In order to provide a bird's-eye view of the scope of this workshop, we highlight here, in general terms, some of the topics that were investigated.
♦ Young-One Kim and Haseo Ki reported new results concerning certain linear operators, the de Bruijn-Newman constant and the Riemann ξ- function;
♦ David Cardon promulgated an elegant geometric argument which shows that the coefficients of real entire functions whose zeros lie in a strip satisfy a certain concavity property enjoyed by hyperbolic polynomials;
♦ Julius Borcea and Mikhail Tyaglov (a doctoral student of Olga Holtz) proposed arguments to solve a 175-year-old open problem (now known as the "Hawaii problem") of Gauss (made precise in 1987). These talks generated considerable interest and led to invigorating discussions about the nature of certain level curves;
♦ Olga Holtz and Charles Johnson suggested some interesting unifying principles for classes of matrices that arose from the work of Pólya and Schur.
♦ At least eight participants (T. Craven, D. Dimitrov, S. Edwards, S. Fisk, O. Katkova, B. Shapiro, D. Cardon, A. Vishnyakova) shared ideas in an attempt to characterize multiplier sequences whose reciprocals are positive definite sequences.
♦ The Bessis-Moussa-Villani (BMV) conjecture pertaining to positive definite matrices was the theme of several group discussions;
♦ Web Director David Farmer, a superb lecturer, gave an informative talk about the movements of the zeros under differentiation and the Riemann Hypothesis;
In 1958 Peter Lax conjectured that hyperbolic polynomials in three variables are determinants of linear combinations of three symmetric matrices. This conjecture was recently proved by J. W. Helton and V. Vinnikov. Since multivariable hyperbolic polynomials have many surprising properties and since they are intimately linked with convex optimization and programming problems, there were a number stimulating group discussions pertaining to this circle of ideas.

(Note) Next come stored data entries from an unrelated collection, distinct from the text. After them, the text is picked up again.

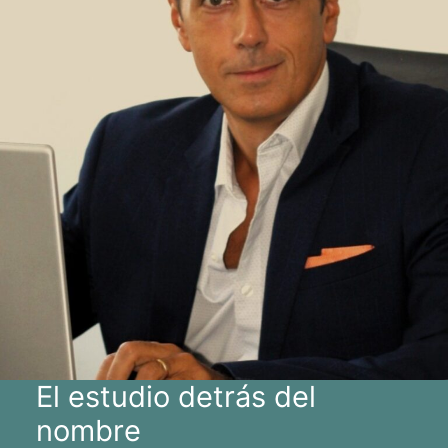
El estudio detrás del
nombre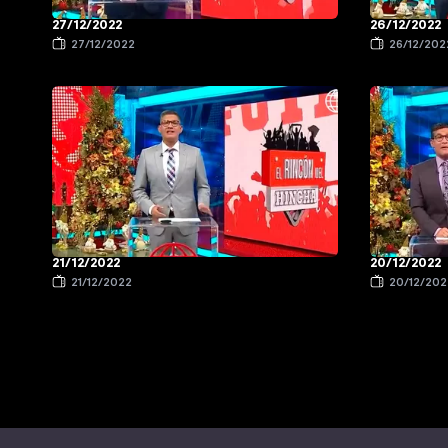
27/12/2022
26/12/2022
27/12/2022
26/12/202
21/12/2022
20/12/2022
21/12/2022
20/12/202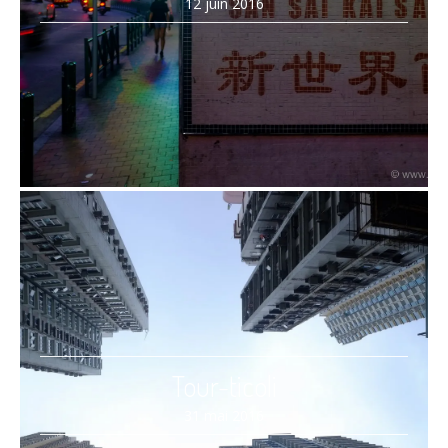
12 juin 2016
Tour-ticoli
31 mai 2016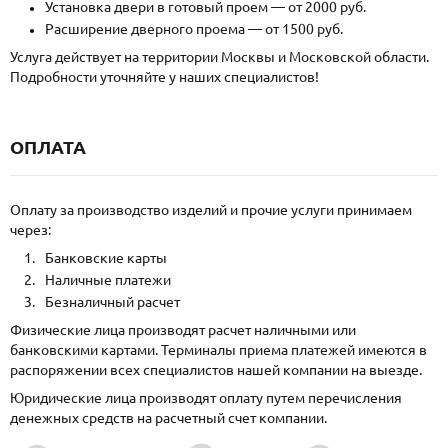
Установка двери в готовый проем — от 2000 руб.
Расширение дверного проема — от 1500 руб.
Услуга действует на территории Москвы и Московской области.
Подробности уточняйте у наших специалистов!
ОПЛАТА
Оплату за производство изделий и прочие услуги принимаем
через:
Банковские карты
Наличные платежи
Безналичный расчет
Физические лица производят расчет наличными или
банковскими картами. Терминалы приема платежей имеются в
распоряжении всех специалистов нашей компании на выезде.
Юридические лица производят оплату путем перечисления
денежных средств на расчетный счет компании.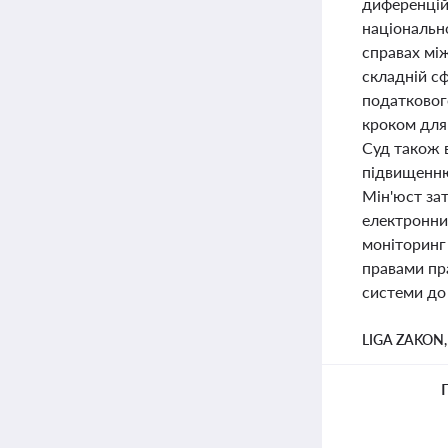
диференцій
національн
справах мі
складній с
податковог
кроком для 
Суд також 
підвищенню 
Мін'юст за
електронний
моніторинг
правами пра
системи до 
LIGA ZAKON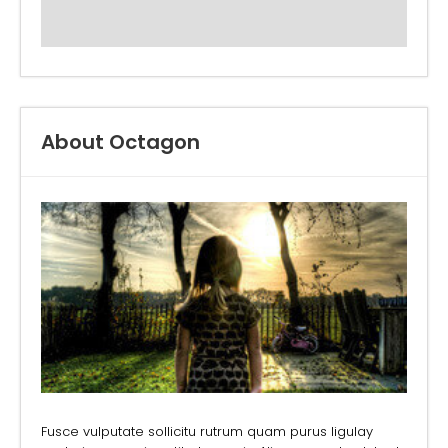
About Octagon
Fusce vulputate sollicitu rutrum quam purus ligulay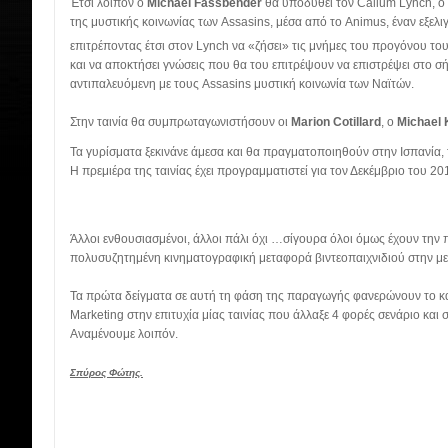
Έτσι λοιπόν ο
Michael
Fassbender
θα υποδυθεί τον
Callum
Lynch,
ο 
της μυστικής κοινωνίας των
Assasins
, μέσα από το
Animus
, έναν εξε
επιτρέποντας έτσι στον
Lynch
να «ζήσει» τις μνήμες του προγόνου το
και να αποκτήσει γνώσεις που θα του επιτρέψουν να επιστρέψει στο σή
αντιπαλευόμενη με τους
Assasins
μυστική κοινωνία των Ναϊτών.
Στην ταινία θα συμπρωταγωνιστήσουν οι
Marion
Cotillard
, ο
Michael
Τα γυρίσματα ξεκινάνε άμεσα και θα πραγματοποιηθούν στην Ισπανία, 
Η πρεμιέρα της ταινίας έχει προγραμματιστεί για τον Δεκέμβριο του 20
Άλλοι ενθουσιασμένοι, άλλοι πάλι όχι …σίγουρα όλοι όμως έχουν την π
πολυσυζητημένη κινηματογραφική μεταφορά βιντεοπαιχνιδιού στην μ
Τα πρώτα δείγματα σε αυτή τη φάση της παραγωγής φανερώνουν το κα
Marketing
στην επιτυχία μίας ταινίας που άλλαξε 4 φορές σενάριο και
Αναμένουμε λοιπόν.
Σπύρος Φώτης.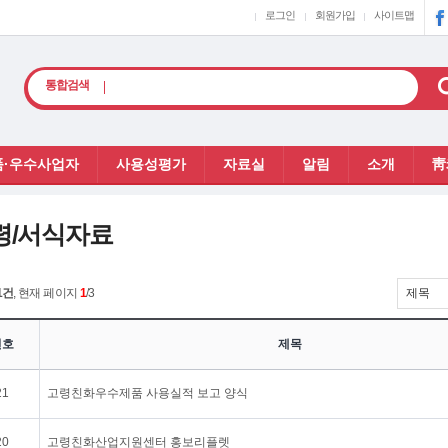
로그인
회원가입
사이트맵
페
이
스
북
검
통합검색
색
·우수사업자
사용성평가
자료실
알림
소개
靑
령/서식자료
1건
, 현재 페이지
1
/3
번호
제목
21
고령친화우수제품 사용실적 보고 양식
20
고령친화산업지원센터 홍보리플렛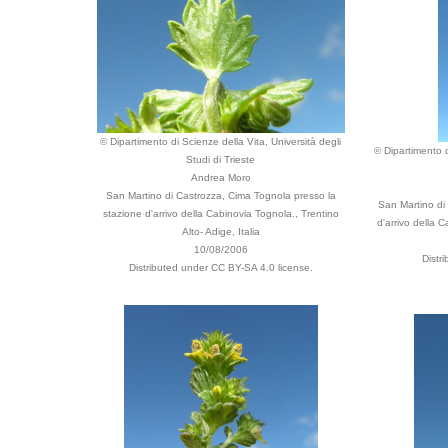
© Dipartimento di Scienze della Vita, Università degli
© Dipartimento d
Studi di Trieste
Andrea Moro
San Martino di Castrozza, Cima Tognola presso la
San Martino di
stazione d'arrivo della Cabinovia Tognola., Trentino
d'arrivo della C
Alto- Adige, Italia
10/08/2006
Distr
Distributed under CC BY-SA 4.0 license.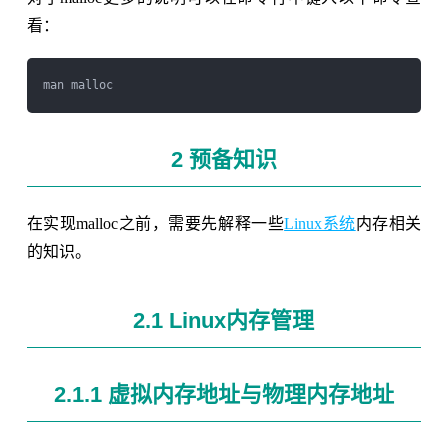
看：
2 预备知识
在实现malloc之前，需要先解释一些
Linux系统
内存相关
的知识。
2.1 Linux内存管理
2.1.1 虚拟内存地址与物理内存地址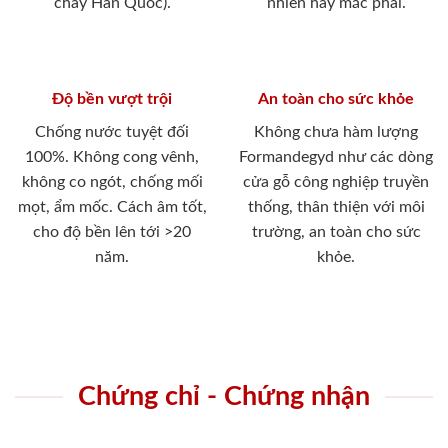
cháy Hàn Quốc).
nhiên hay mắc phải.
Độ bền vượt trội
An toàn cho sức khỏe
Chống nước tuyệt đối
Không chưa hàm lượng
100%. Không cong vênh,
Formandegyd như các dòng
không co ngót, chống mối
cửa gỗ công nghiệp truyền
mọt, ẩm mốc. Cách âm tốt,
thống, thân thiện với môi
cho độ bền lên tới >20
trường, an toàn cho sức
năm.
khỏe.
Chứng chỉ - Chứng nhận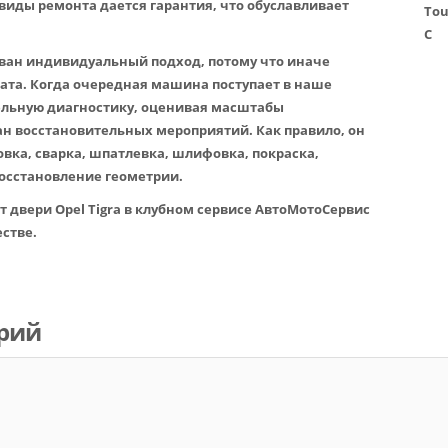
 виды ремонта дается гарантия, что обуславливает
Tou
C
ван индивидуальный подход, потому что иначе
тата. Когда очередная машина поступает в наше
льную диагностику, оценивая масштабы
н восстановительных мероприятий. Как правило, он
вка, сварка, шпатлевка, шлифовка, покраска,
восстановление геометрии.
 двери Opel Tigra в клубном сервисе АвтоМотоСервис
стве.
рий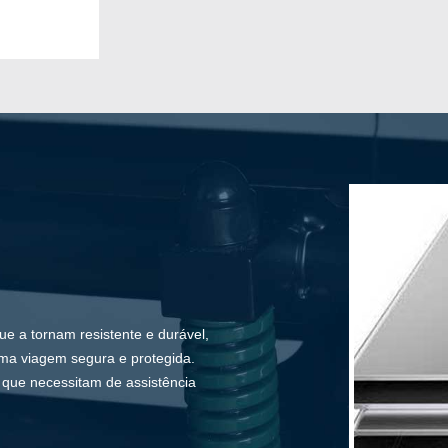
ue a tornam resistente e durável,
ma viagem segura e protegida.
 que necessitam de assistência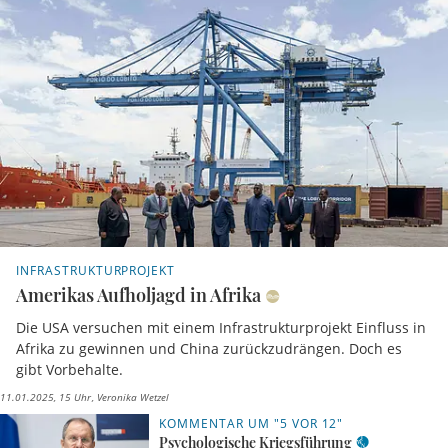
INFRASTRUKTURPROJEKT
Amerikas Aufholjagd in Afrika
Die USA versuchen mit einem Infrastrukturprojekt Einfluss in
Afrika zu gewinnen und China zurückzudrängen. Doch es
gibt Vorbehalte.
11.01.2025, 15 Uhr
Veronika Wetzel
KOMMENTAR UM "5 VOR 12"
Psychologische Kriegsführung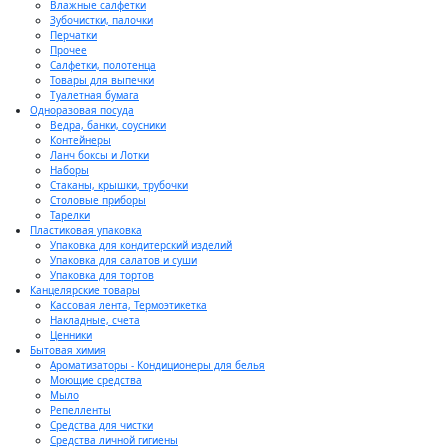
Влажные салфетки
Зубочистки, палочки
Перчатки
Прочее
Салфетки, полотенца
Товары для выпечки
Туалетная бумага
Одноразовая посуда
Ведра, банки, соусники
Контейнеры
Ланч боксы и Лотки
Наборы
Стаканы, крышки, трубочки
Столовые приборы
Тарелки
Пластиковая упаковка
Упаковка для кондитерский изделий
Упаковка для салатов и суши
Упаковка для тортов
Канцелярские товары
Кассовая лента, Термоэтикетка
Накладные, счета
Ценники
Бытовая химия
Ароматизаторы - Кондиционеры для белья
Моющие средства
Мыло
Репелленты
Средства для чистки
Средства личной гигиены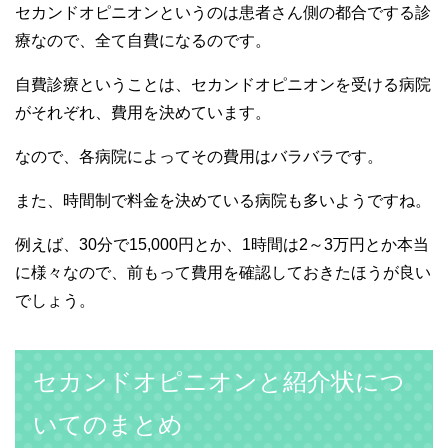
セカンドオピニオンというのは患者さん側の都合でする診
療なので、全て自費になるのです。
自費診療ということは、セカンドオピニオンを受ける病院
がそれぞれ、費用を決めています。
なので、各病院によってその費用はバラバラです。
また、時間制で料金を決めている病院も多いようですね。
例えば、30分で15,000円とか、1時間は2～3万円とか本当
に様々なので、前もって費用を確認しておきたほうが良い
でしょう。
セカンドオピニオンと紹介状につ
いてのまとめ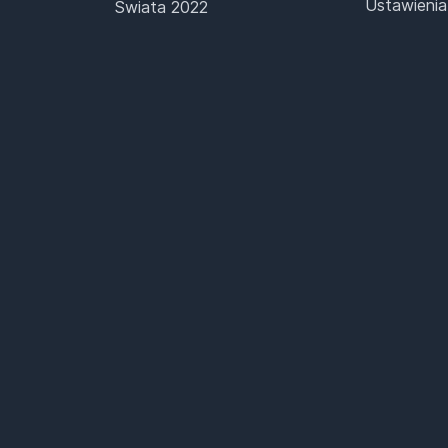
Ustawienia
Świata 2022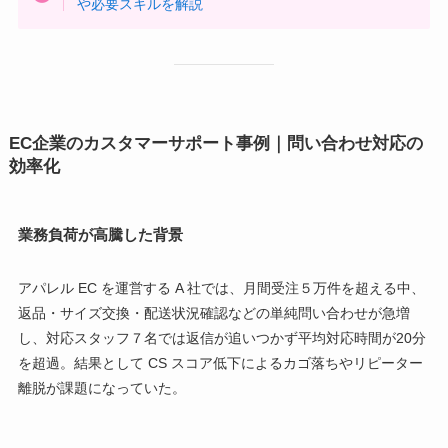
や必要スキルを解説
EC企業のカスタマーサポート事例｜問い合わせ対応の
効率化
業務負荷が高騰した背景
アパレル EC を運営する A 社では、月間受注５万件を超える中、
返品・サイズ交換・配送状況確認などの単純問い合わせが急増
し、対応スタッフ７名では返信が追いつかず平均対応時間が20分
を超過。結果として CS スコア低下によるカゴ落ちやリピーター
離脱が課題になっていた。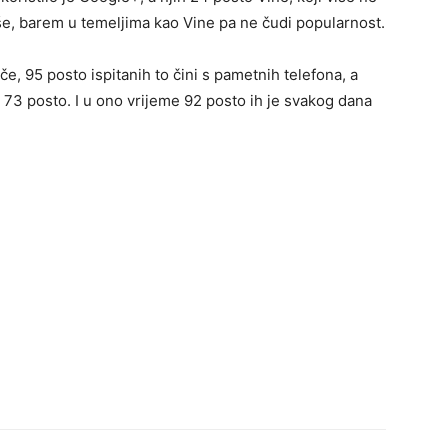
iše, barem u temeljima kao Vine pa ne čudi popularnost.
če, 95 posto ispitanih to čini s pametnih telefona, a
h 73 posto. I u ono vrijeme 92 posto ih je svakog dana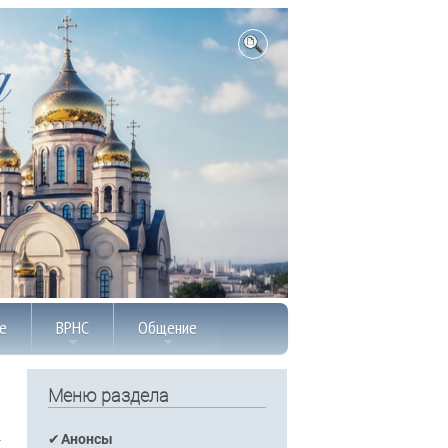
е
ВРНС
Общение
Меню раздела
Анонсы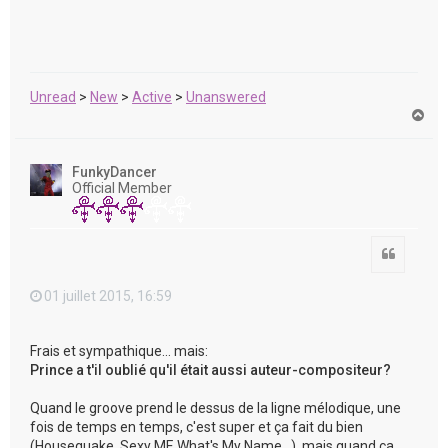
Unread
>
New
>
Active
>
Unanswered
H
a
u
t
FunkyDancer
Official Member
Citation
01 juillet 2015, 16:59
Frais et sympathique... mais:
Prince a t'il oublié qu'il était aussi auteur-compositeur?
Quand le groove prend le dessus de la ligne mélodique, une
fois de temps en temps, c'est super et ça fait du bien
(Housequake, Sexy MF, What's My Name...), mais quand ça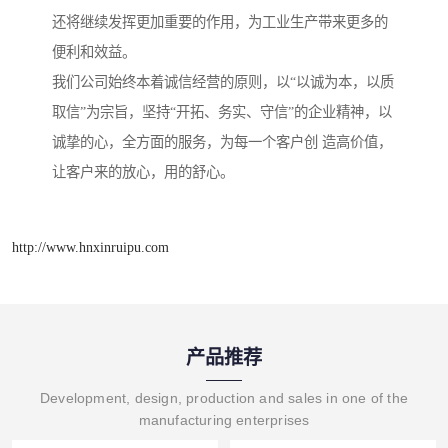
还将继续发挥更加重要的作用，为工业生产带来更多的
便利和效益。
我们公司始终本着诚信经营的原则，以“以诚为本，以质
取信”为宗旨，坚持“开拓、务实、守信”的企业精神，以
诚挚的心，全方面的服务，为每一个客户创 造高价值，
让客户来的放心，用的舒心。
http://www.hnxinruipu.com
产品推荐
Development, design, production and sales in one of the
manufacturing enterprises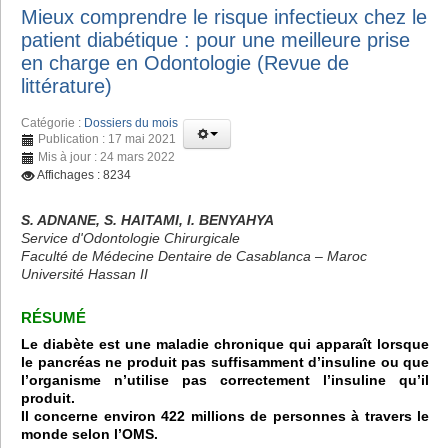
Mieux comprendre le risque infectieux chez le
patient diabétique : pour une meilleure prise
en charge en Odontologie (Revue de
littérature)
Catégorie :
Dossiers du mois
Publication : 17 mai 2021
Mis à jour : 24 mars 2022
Affichages : 8234
S. ADNANE, S. HAITAMI, I. BENYAHYA
Service d'Odontologie Chirurgicale
Faculté de Médecine Dentaire de Casablanca – Maroc
Université Hassan II
RÉSUMÉ
Le diabète est une maladie chronique qui apparaît lorsque
le pancréas ne produit pas suffisamment d’insuline ou que
l’organisme n’utilise pas correctement l’insuline qu’il
produit.
Il concerne environ 422 millions de personnes à travers le
monde selon l’OMS.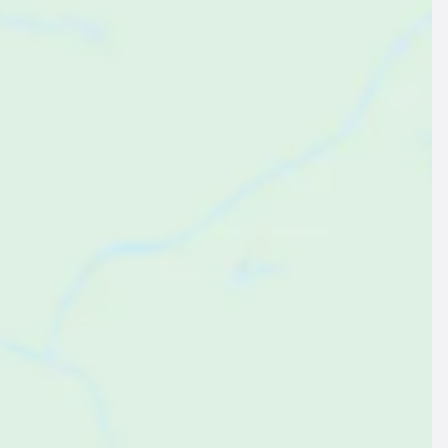
$102
$158
ab
pro Nacht
ab
pro Nacht
erienwohnung ∙ 8 Gäste ∙ 3 Schlafzimmer
Ferienwohnung ∙ 4 Gäste ∙ 2 Sc
Voll ausgestattetes Apartment | Panoramablick | Nah am Skifahren
Apartment mit Terrasse | Ber
,9
Exzellent
(54 Bewertungen)
Ellmau, Gemeinde Ellmau, Ös
Ellmau, Gemeinde Ellmau, Österreich
Zum Angebot
Zum Angebot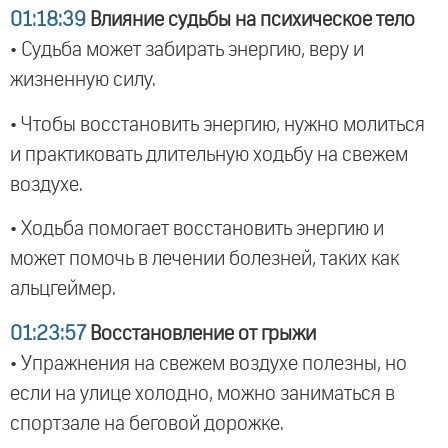
01:18:39
Влияние судьбы на психическое тело
• Судьба может забирать энергию, веру и
жизненную силу.
• Чтобы восстановить энергию, нужно молиться
и практиковать длительную ходьбу на свежем
воздухе.
• Ходьба помогает восстановить энергию и
может помочь в лечении болезней, таких как
альцгеймер.
01:23:57
Восстановление от грыжи
• Упражнения на свежем воздухе полезны, но
если на улице холодно, можно заниматься в
спортзале на беговой дорожке.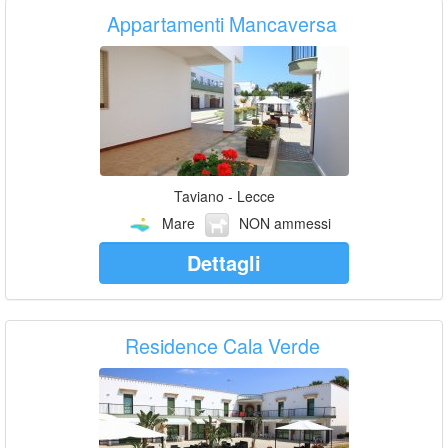
Appartamenti Mancaversa
Taviano - Lecce
Mare
NON ammessi
Dettagli
Residence Cala Verde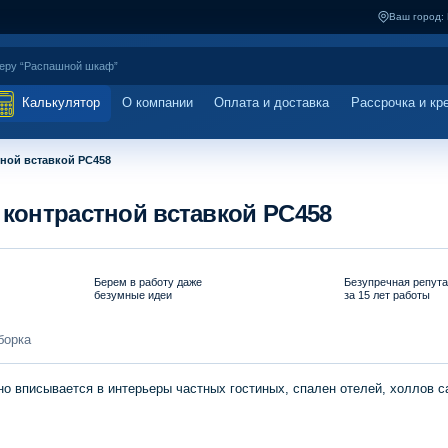
Ваш город:
Калькулятор
О компании
Оплата и доставка
Рассрочка и кр
тной вставкой PC458
 контрастной вставкой PC458
Берем в работу даже
Безупречная репут
безумные идеи
за 15 лет работы
борка
 вписывается в интерьеры частных гостиных, спален отелей, холлов с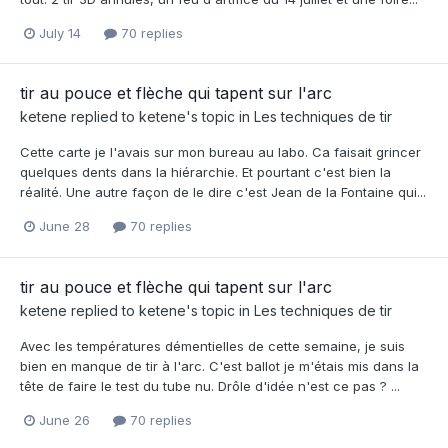
July 14
70 replies
tir au pouce et flèche qui tapent sur l'arc
ketene
replied to
ketene
's topic in
Les techniques de tir
Cette carte je l'avais sur mon bureau au labo. Ca faisait grincer
quelques dents dans la hiérarchie. Et pourtant c'est bien la
réalité. Une autre façon de le dire c'est Jean de la Fontaine qui...
June 28
70 replies
tir au pouce et flèche qui tapent sur l'arc
ketene
replied to
ketene
's topic in
Les techniques de tir
Avec les températures démentielles de cette semaine, je suis
bien en manque de tir à l'arc. C'est ballot je m'étais mis dans la
tête de faire le test du tube nu. Drôle d'idée n'est ce pas ? ...
June 26
70 replies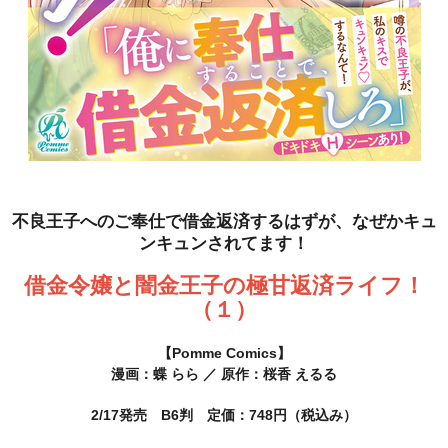
不良王子へのご奉仕で借金返済するはずが、なぜかキュ
ンキュンされてます！
借金令嬢と闇金王子の極甘返済ライフ！
（１）
【Pomme Comics】
漫画：蝶 らら ／ 原作：桜香 えるる
2/17発売 B6判 定価：748円（税込み）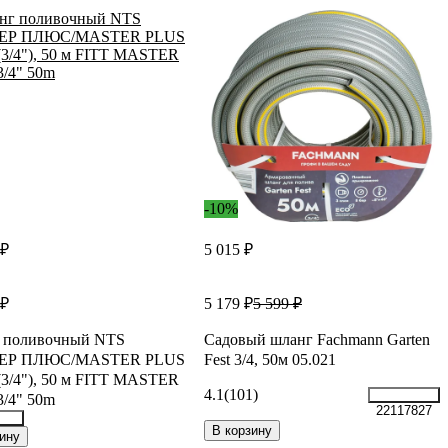
-10%
 ₽
5 015 ₽
 ₽
5 179 ₽
5 599 ₽
 поливочный NTS
Садовый шланг Fachmann Garten
ЕР ПЛЮС/MASTER PLUS
Fest 3/4, 50м 05.021
(3/4"), 50 м FITT MASTER
4.1
(101)
/4" 50m
22117827
В корзину
930
ину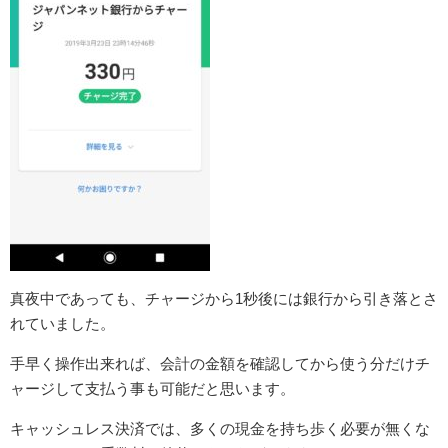
真夜中であっても、チャージから1秒後には銀行から引き落とさ
れていました。
手早く操作出来れば、会計の金額を確認してから使う分だけチ
ャージして支払う事も可能だと思います。
キャッシュレス決済では、多くの現金を持ち歩く必要が無くな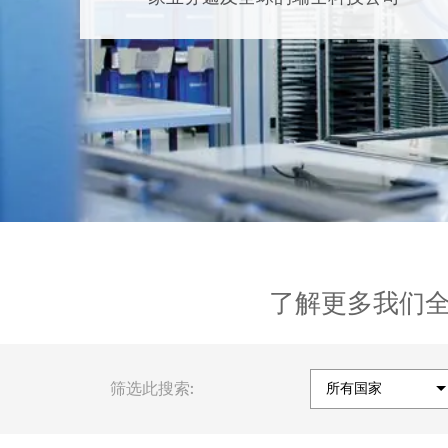
了解更多我们
筛选此搜索:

The seminal work of Pólya and Schur has been the fount of numerous investigations and found important applications in the theory of integral transforms, approximation theory, the theory of total positivity of matrices and probability theory. The participants of this workshop discussed the interplay between specific problems related to the aforementioned applications. In a collaborative effort, in the course of small (and large) group discussions, experts or specialists, in fields such as, matrix theory, combinatorics, geometry, optimization theory, function theory in one or several variables, brought to light fresh approaches that may render certain problems tractable.
Modus Operandi
In sharp contrast to the format of conferences, this workshop provided a unique experience of interaction with researchers in diverse fields. The workshop venue, with its wonderful library and computing and other facilities, created a milieu which was conducive for the free exchange of ideas. Thanks to the assistance and the expert guidance of the Directors of AIM, the transition from a few, brief introductory talks led seamlessly to small (and large) group discussions dealing with problems of common interest. All the participants benefited from this dynamic collaboration.